▸ **WHAT IS REQUIRED**
Your output should repeat each record below with no differences.

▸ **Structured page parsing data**
■ ■ ■ ■ ■

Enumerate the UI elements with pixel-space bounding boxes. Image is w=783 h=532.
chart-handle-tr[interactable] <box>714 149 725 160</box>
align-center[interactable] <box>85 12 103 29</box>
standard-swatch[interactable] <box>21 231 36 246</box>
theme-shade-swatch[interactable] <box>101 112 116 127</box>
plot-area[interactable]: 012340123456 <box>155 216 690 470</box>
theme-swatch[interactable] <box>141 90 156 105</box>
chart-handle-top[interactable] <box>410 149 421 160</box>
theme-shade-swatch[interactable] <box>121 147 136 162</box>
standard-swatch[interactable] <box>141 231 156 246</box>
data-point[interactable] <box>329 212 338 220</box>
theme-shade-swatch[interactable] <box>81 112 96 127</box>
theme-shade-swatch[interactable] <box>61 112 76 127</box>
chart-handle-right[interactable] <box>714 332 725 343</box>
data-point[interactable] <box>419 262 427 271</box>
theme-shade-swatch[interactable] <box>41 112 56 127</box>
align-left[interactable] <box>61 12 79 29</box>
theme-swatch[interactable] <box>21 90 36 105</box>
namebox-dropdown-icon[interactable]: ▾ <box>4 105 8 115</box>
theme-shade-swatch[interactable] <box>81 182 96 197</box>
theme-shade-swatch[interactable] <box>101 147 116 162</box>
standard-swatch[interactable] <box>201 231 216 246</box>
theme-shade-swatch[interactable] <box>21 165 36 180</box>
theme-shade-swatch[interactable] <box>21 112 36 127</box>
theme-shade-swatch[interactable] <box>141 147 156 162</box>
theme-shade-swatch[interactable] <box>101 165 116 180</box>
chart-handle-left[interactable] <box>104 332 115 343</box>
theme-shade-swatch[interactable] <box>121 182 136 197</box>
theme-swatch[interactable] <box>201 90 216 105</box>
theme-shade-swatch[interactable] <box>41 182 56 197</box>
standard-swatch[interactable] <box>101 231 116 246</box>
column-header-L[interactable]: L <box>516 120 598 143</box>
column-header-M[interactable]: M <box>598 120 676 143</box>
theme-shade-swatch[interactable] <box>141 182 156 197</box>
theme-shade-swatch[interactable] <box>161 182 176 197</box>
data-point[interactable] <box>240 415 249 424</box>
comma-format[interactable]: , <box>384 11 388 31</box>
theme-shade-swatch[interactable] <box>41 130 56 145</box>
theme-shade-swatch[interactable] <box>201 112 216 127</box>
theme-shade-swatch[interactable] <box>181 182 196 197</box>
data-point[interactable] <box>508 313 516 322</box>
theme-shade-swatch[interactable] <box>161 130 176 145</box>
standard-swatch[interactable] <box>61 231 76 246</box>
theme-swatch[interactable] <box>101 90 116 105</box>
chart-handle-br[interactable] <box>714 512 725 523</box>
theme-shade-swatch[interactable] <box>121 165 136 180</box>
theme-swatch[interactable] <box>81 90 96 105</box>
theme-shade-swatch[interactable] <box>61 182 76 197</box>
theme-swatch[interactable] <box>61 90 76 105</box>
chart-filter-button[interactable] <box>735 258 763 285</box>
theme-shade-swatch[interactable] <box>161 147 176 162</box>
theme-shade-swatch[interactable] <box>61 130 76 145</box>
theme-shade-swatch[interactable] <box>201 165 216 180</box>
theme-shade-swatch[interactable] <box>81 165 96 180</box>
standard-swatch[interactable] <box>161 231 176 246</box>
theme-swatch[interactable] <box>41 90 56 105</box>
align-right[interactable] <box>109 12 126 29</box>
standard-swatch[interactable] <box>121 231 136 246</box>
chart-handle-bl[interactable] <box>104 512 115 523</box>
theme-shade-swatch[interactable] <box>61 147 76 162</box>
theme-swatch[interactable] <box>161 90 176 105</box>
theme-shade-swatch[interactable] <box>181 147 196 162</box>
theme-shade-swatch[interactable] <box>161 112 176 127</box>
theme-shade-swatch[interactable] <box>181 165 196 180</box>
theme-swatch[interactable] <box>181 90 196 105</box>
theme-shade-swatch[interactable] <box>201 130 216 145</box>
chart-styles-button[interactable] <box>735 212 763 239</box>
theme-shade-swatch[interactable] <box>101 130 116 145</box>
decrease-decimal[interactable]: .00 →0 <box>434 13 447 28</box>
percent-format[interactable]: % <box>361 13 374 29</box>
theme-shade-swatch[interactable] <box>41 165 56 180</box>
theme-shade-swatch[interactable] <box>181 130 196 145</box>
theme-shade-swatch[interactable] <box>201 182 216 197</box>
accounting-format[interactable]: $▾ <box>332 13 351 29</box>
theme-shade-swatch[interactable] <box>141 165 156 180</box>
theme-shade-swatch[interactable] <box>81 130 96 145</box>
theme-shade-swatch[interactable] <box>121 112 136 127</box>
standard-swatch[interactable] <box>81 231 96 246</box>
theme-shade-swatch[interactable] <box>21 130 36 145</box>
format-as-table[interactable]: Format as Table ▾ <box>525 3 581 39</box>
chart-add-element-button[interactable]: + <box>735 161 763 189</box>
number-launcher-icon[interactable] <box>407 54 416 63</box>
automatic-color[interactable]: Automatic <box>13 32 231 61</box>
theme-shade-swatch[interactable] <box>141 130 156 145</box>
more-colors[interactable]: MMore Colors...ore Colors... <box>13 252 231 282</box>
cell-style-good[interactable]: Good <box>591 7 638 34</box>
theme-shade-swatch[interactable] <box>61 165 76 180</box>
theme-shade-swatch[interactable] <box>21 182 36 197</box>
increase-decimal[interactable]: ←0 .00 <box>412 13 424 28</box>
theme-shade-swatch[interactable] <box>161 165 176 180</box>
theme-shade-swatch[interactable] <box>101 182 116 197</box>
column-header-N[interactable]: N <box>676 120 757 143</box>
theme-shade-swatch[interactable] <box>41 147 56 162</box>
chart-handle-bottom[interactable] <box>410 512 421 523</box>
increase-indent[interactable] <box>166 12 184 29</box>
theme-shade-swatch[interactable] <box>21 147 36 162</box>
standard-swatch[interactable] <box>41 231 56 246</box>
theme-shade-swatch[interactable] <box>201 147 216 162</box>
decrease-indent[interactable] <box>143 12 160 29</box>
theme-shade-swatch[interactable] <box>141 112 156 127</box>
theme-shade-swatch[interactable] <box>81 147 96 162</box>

■ ■ ■ ■ ■

▸ **COMPLETED EXERCISE**
Enumerate the UI elements with pixel-space bounding boxes. Image is w=783 h=532.
chart-handle-tr[interactable] <box>714 149 725 160</box>
align-center[interactable] <box>85 12 103 29</box>
standard-swatch[interactable] <box>21 231 36 246</box>
theme-shade-swatch[interactable] <box>101 112 116 127</box>
plot-area[interactable]: 012340123456 <box>155 216 690 470</box>
theme-swatch[interactable] <box>141 90 156 105</box>
chart-handle-top[interactable] <box>410 149 421 160</box>
theme-shade-swatch[interactable] <box>121 147 136 162</box>
standard-swatch[interactable] <box>141 231 156 246</box>
data-point[interactable] <box>329 212 338 220</box>
theme-shade-swatch[interactable] <box>81 112 96 127</box>
theme-shade-swatch[interactable] <box>61 112 76 127</box>
chart-handle-right[interactable] <box>714 332 725 343</box>
data-point[interactable] <box>419 262 427 271</box>
theme-shade-swatch[interactable] <box>41 112 56 127</box>
align-left[interactable] <box>61 12 79 29</box>
theme-swatch[interactable] <box>21 90 36 105</box>
namebox-dropdown-icon[interactable]: ▾ <box>4 105 8 115</box>
theme-shade-swatch[interactable] <box>81 182 96 197</box>
theme-shade-swatch[interactable] <box>101 147 116 162</box>
standard-swatch[interactable] <box>201 231 216 246</box>
theme-shade-swatch[interactable] <box>21 165 36 180</box>
theme-shade-swatch[interactable] <box>21 112 36 127</box>
theme-shade-swatch[interactable] <box>141 147 156 162</box>
theme-shade-swatch[interactable] <box>101 165 116 180</box>
chart-handle-left[interactable] <box>104 332 115 343</box>
theme-shade-swatch[interactable] <box>121 182 136 197</box>
theme-swatch[interactable] <box>201 90 216 105</box>
theme-shade-swatch[interactable] <box>41 182 56 197</box>
standard-swatch[interactable] <box>101 231 116 246</box>
column-header-L[interactable]: L <box>516 120 598 143</box>
column-header-M[interactable]: M <box>598 120 676 143</box>
theme-shade-swatch[interactable] <box>141 182 156 197</box>
theme-shade-swatch[interactable] <box>161 182 176 197</box>
data-point[interactable] <box>240 415 249 424</box>
comma-format[interactable]: , <box>384 11 388 31</box>
theme-shade-swatch[interactable] <box>41 130 56 145</box>
theme-shade-swatch[interactable] <box>201 112 216 127</box>
theme-shade-swatch[interactable] <box>181 182 196 197</box>
data-point[interactable] <box>508 313 516 322</box>
theme-shade-swatch[interactable] <box>161 130 176 145</box>
standard-swatch[interactable] <box>61 231 76 246</box>
theme-swatch[interactable] <box>101 90 116 105</box>
chart-handle-br[interactable] <box>714 512 725 523</box>
theme-shade-swatch[interactable] <box>121 165 136 180</box>
theme-swatch[interactable] <box>81 90 96 105</box>
theme-shade-swatch[interactable] <box>61 182 76 197</box>
theme-swatch[interactable] <box>61 90 76 105</box>
chart-filter-button[interactable] <box>735 258 763 285</box>
theme-shade-swatch[interactable] <box>161 147 176 162</box>
theme-shade-swatch[interactable] <box>61 130 76 145</box>
theme-shade-swatch[interactable] <box>201 165 216 180</box>
theme-shade-swatch[interactable] <box>81 165 96 180</box>
standard-swatch[interactable] <box>161 231 176 246</box>
theme-swatch[interactable] <box>41 90 56 105</box>
align-right[interactable] <box>109 12 126 29</box>
standard-swatch[interactable] <box>121 231 136 246</box>
chart-handle-bl[interactable] <box>104 512 115 523</box>
theme-shade-swatch[interactable] <box>61 147 76 162</box>
theme-swatch[interactable] <box>161 90 176 105</box>
theme-shade-swatch[interactable] <box>181 147 196 162</box>
theme-shade-swatch[interactable] <box>161 112 176 127</box>
theme-shade-swatch[interactable] <box>181 165 196 180</box>
theme-swatch[interactable] <box>181 90 196 105</box>
theme-shade-swatch[interactable] <box>201 130 216 145</box>
chart-styles-button[interactable] <box>735 212 763 239</box>
theme-shade-swatch[interactable] <box>101 130 116 145</box>
decrease-decimal[interactable]: .00 →0 <box>434 13 447 28</box>
percent-format[interactable]: % <box>361 13 374 29</box>
theme-shade-swatch[interactable] <box>41 165 56 180</box>
theme-shade-swatch[interactable] <box>181 130 196 145</box>
theme-shade-swatch[interactable] <box>201 182 216 197</box>
accounting-format[interactable]: $▾ <box>332 13 351 29</box>
theme-shade-swatch[interactable] <box>141 165 156 180</box>
theme-shade-swatch[interactable] <box>81 130 96 145</box>
theme-shade-swatch[interactable] <box>121 112 136 127</box>
standard-swatch[interactable] <box>81 231 96 246</box>
theme-shade-swatch[interactable] <box>21 130 36 145</box>
format-as-table[interactable]: Format as Table ▾ <box>525 3 581 39</box>
chart-add-element-button[interactable]: + <box>735 161 763 189</box>
number-launcher-icon[interactable] <box>407 54 416 63</box>
automatic-color[interactable]: Automatic <box>13 32 231 61</box>
theme-shade-swatch[interactable] <box>141 130 156 145</box>
more-colors[interactable]: MMore Colors...ore Colors... <box>13 252 231 282</box>
cell-style-good[interactable]: Good <box>591 7 638 34</box>
theme-shade-swatch[interactable] <box>61 165 76 180</box>
theme-shade-swatch[interactable] <box>21 182 36 197</box>
increase-decimal[interactable]: ←0 .00 <box>412 13 424 28</box>
theme-shade-swatch[interactable] <box>161 165 176 180</box>
theme-shade-swatch[interactable] <box>101 182 116 197</box>
column-header-N[interactable]: N <box>676 120 757 143</box>
theme-shade-swatch[interactable] <box>41 147 56 162</box>
chart-handle-bottom[interactable] <box>410 512 421 523</box>
increase-indent[interactable] <box>166 12 184 29</box>
theme-shade-swatch[interactable] <box>21 147 36 162</box>
standard-swatch[interactable] <box>41 231 56 246</box>
theme-shade-swatch[interactable] <box>201 147 216 162</box>
decrease-indent[interactable] <box>143 12 160 29</box>
theme-shade-swatch[interactable] <box>141 112 156 127</box>
theme-shade-swatch[interactable] <box>81 147 96 162</box>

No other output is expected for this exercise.